Acceptance and trust
Initially, residents of the Venkatapuram village would not enrol their children in the school thinking they would contract the disease. But, slowly, says Venkataraman, acceptance and trust grew, and children from the village began to join. Almost two decades on, there are nearly as many students from the village as there are from the leprosy colonies—and this is key in promoting integration right from childhood.
At the school, everything is free: the children pay no fees and are provided with lunch (the 60 residential students get all meals) as well as books, uniforms and stationery. The school also promotes extra-curricular activities and sports: there’s volleyball, throw-ball, kabaddi, kho kho and chess, besides dancing, drama and music classes. After school, while some go on to finish their higher secondary studies, others opt for vocational training, also supported by the Association. This year, four students have enrolled in nursing courses and two have joined a Polytechnic. D. Nigalya, who completed Class X from the school in 2014, says she particularly enjoyed playing football. Nigalya is now hoping to get into a nursing course.
At the colony, Sundar’s mother Shanthi, now 56, wearing a bead necklace, her curly hair pulled back and bright eyes behind glasses, says her vision is failing. The fingers on both her hands are curled up and she finds it difficult to use them.
Every year, leprosy affects around 1.25 lakh people in the country—home to 60% of the world’s leprosy patients. The bacterial disease impacts the nerves and extremities and the eyes and, if left untreated, can lead to severe disabilities. It can be treated with multi-drug therapy, a combination of antibiotics for durations ranging from six months to two years, and the cure rates are high, says Vineeta Shanker, executive director, Sasakawa-India Leprosy Foundation. Within 24 hours of treatment, patients become non-infective. Now, a vaccine developed in India is to be piloted in two States.

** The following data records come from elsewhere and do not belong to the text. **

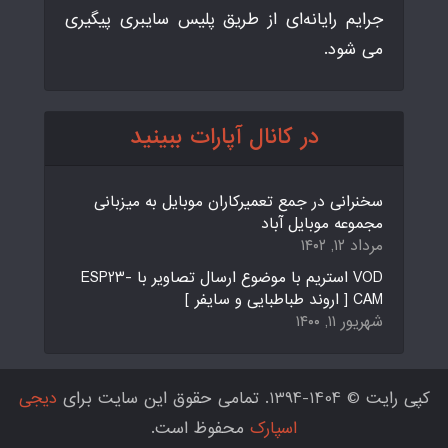
جرایم رایانه‌ای از طریق پلیس سایبری پیگیری
می شود.
در کانال آپارات ببینید
سخنرانی در جمع تعمیرکاران موبایل به میزبانی
مجموعه موبایل آباد
مرداد ۱۲, ۱۴۰۲
VOD استریم با موضوع ارسال تصاویر با ESP23-
CAM [ اروند طباطبایی و سایفر ]
شهریور ۱۱, ۱۴۰۰
کپی رایت © 1404-1394. تمامی حقوق این سایت برای
دیجی
اسپارک
محفوظ است.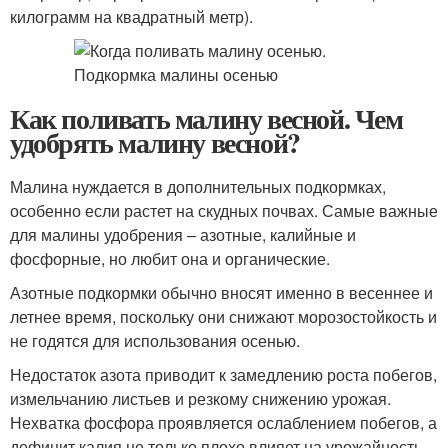
килограмм на квадратный метр).
Как поливать малину весной. Чем
удобрять малину весной?
Малина нуждается в дополнительных подкормках,
особенно если растет на скудных почвах. Самые важные
для малины удобрения – азотные, калийные и
фосфорные, но любит она и органические.
Азотные подкормки обычно вносят именно в весеннее и
летнее время, поскольку они снижают морозостойкость и
не годятся для использования осенью.
Недостаток азота приводит к замедлению роста побегов,
измельчанию листьев и резкому снижению урожая.
Нехватка фосфора проявляется ослаблением побегов, а
дефицит калия не только плохо влияет на урожайность,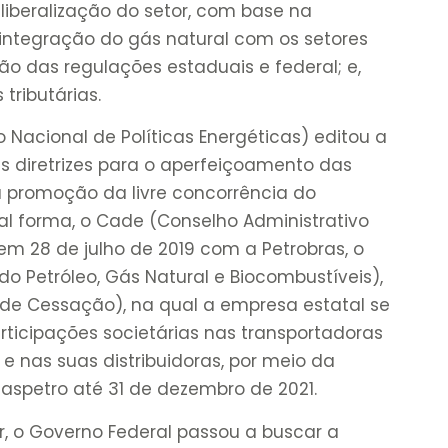
 liberalização do setor, com base na
integração do gás natural com os setores
ção das regulações estaduais e federal; e,
 tributárias.
 Nacional de Políticas Energéticas) editou a
s diretrizes para o aperfeiçoamento das
à promoção da livre concorrência do
al forma, o Cade (Conselho Administrativo
m 28 de julho de 2019 com a Petrobras, o
o Petróleo, Gás Natural e Biocombustíveis),
e Cessação), na qual a empresa estatal se
ticipações societárias nas transportadoras
 e nas suas distribuidoras, por meio da
aspetro até 31 de dezembro de 2021.
r, o Governo Federal passou a buscar a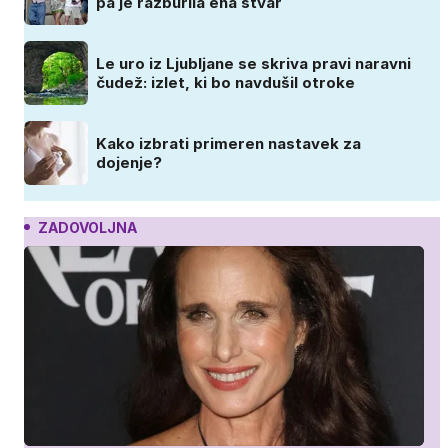
pa je razburila ena stvar
Le uro iz Ljubljane se skriva pravi naravni
čudež: izlet, ki bo navdušil otroke
Kako izbrati primeren nastavek za
dojenje?
ZADOVOLJNA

It is afternoon now and the colony is quiet. A large tree at its entrance shades a stone bench. Some 30 patients of leprosy and their families live in the 50 houses spread on the four-acre plot, which also has a temple, a church and a community hall. While the stigma surrounding the disease has reduced to some extent, layers of discrimination still exist—within society and even within the legal framework.
Forging new lives
But it’s not like it was before, says G. Sevagaperumal, one of the members of the St. Johns’ Rehabilitation Association, whose father is also a patient living in the colony.
From resisting the very idea of the colony being set up to frequent interactions—the residents of Venkatapuram now often visit the colony—things have changed for the better. Many children of patients have moved out, forging new lives for themselves. For patients though, the colony is both home and perhaps a sanctuary, with a dependable support system, donors, visiting doctors—and of course a school that helps secure the future of their children.
It is 4.25 p.m., and the school bell is about to ring. Sundar and the other children from the colony will soon be back home. And as on many other evenings, children from the village may join them in play.
*Some names changed to protect privacy.